To search for and export emails under litigation, eDiscovery, or in-place holds, you can use the eDiscovery feature in the Microsoft Purview portal. Ensure you are using the Microsoft Edge browser and have the eDiscovery manager role assigned before proceeding with exporting email contents.

Here are the steps to search for and retain emails from mailboxes that have an active hold:

Go to the Microsoft Purview Portal»eDiscovery»Standard.
Create a new case or select the existing case if you’ve already created a related case.
Within the case, go to the Searches tab and create a New search with a unique name, targeting the appropriate mailboxes with specific conditions (for example, the subject or sender of the mail).
After creating an eDiscovery search, select it from the Search tab and allow some time for the search to complete.
Click on Actions and select Export results option followed by Export button.
After starting the export, navigate to the Exports tab in the case. Choose your search export and wait for the export to be scheduled (this process may take some time).
Copy the export key and click on the Download results option. Open the file to launch the eDiscovery Export tool.
Paste the copied export key, choose the location to store the downloaded files, and start the download.
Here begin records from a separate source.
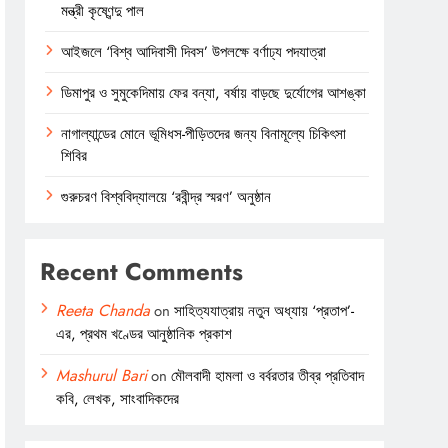
মন্ত্রী কৃষ্ণেন্দু পাল
আইজলে ‘বিশ্ব আদিবাসী দিবস’ উপলক্ষে বর্ণাঢ্য পদযাত্রা
ডিমাপুর ও সুমুকেদিমায় ফের বন্যা, বর্ষায় বাড়ছে দুর্যোগের আশঙ্কা
নাগাল্যান্ডের মোনে ভূমিধস-পীড়িতদের জন্য বিনামূল্যে চিকিৎসা
শিবির
গুরুচরণ বিশ্ববিদ্যালয়ে ‘রবীন্দ্র স্মরণ’ অনুষ্ঠান
Recent Comments
Reeta Chanda
on
সাহিত্যযাত্রায় নতুন অধ্যায় ‘প্রতাপ’-
এর, প্রথম খণ্ডের আনুষ্ঠানিক প্রকাশ
Mashurul Bari
on
মৌলবাদী হামলা ও বর্বরতার তীব্র প্রতিবাদ
কবি, লেখক, সাংবাদিকদের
Auditing all the content search-based activities that occurred in your Microsoft 365 organization is made easy!

Navigate to Audit»Security and Compliance»eDiscovery»Compliance search Activities in the AdminDroid reporter.
Analyzing this report can helps to identify the eDiscovery and compliance search creation, modification, deletion, retrieval, and terminations performed by admins.

Handy Hint: As AdminDroid is capable of providing reports related to all the M365 services, you can use the combination of “Ctrl + Shift + F” to search for and find your desired report.

6. How do I turn off the delay hold in Office 365?

Before proceeding to turn off the delay hold in Microsoft 365, you must understand what it is and why it was enabled.

What is a delay hold and why it is enabled in mailboxes?

A delay hold in Microsoft 365 is a feature designed to provide a 30-day buffer period after any type of hold is removed from a mailbox. This buffer prevents data from being permanently deleted (purged) immediately and allows admins to search for or recover items that would otherwise be purged.

A delay hold is placed on a mailbox the next time the Managed Folder Assistant processes the mailbox and detects that a hold was removed.

How to turn off the delay hold for mailboxes?

To remove the delay hold before the 30-day period expires, run the following command in the Exchange Online PowerShell.

Set-Mailbox –Identity <Mailbox UPN> -RemoveDelayHoldApplied

Identifying the list of mailboxes with delay hold applied is an easy task with AdminDroid!

You can find all the mailboxes with delay hold applied by including the Delay Hold column in the All Mailboxes report using Advanced Customization.
Since this report retrieves all properties related to the mailbox, you can customize it to meet your specific needs.

Pro Tip: Make use of the Save as View option to save your current customized report view for quick access in the future.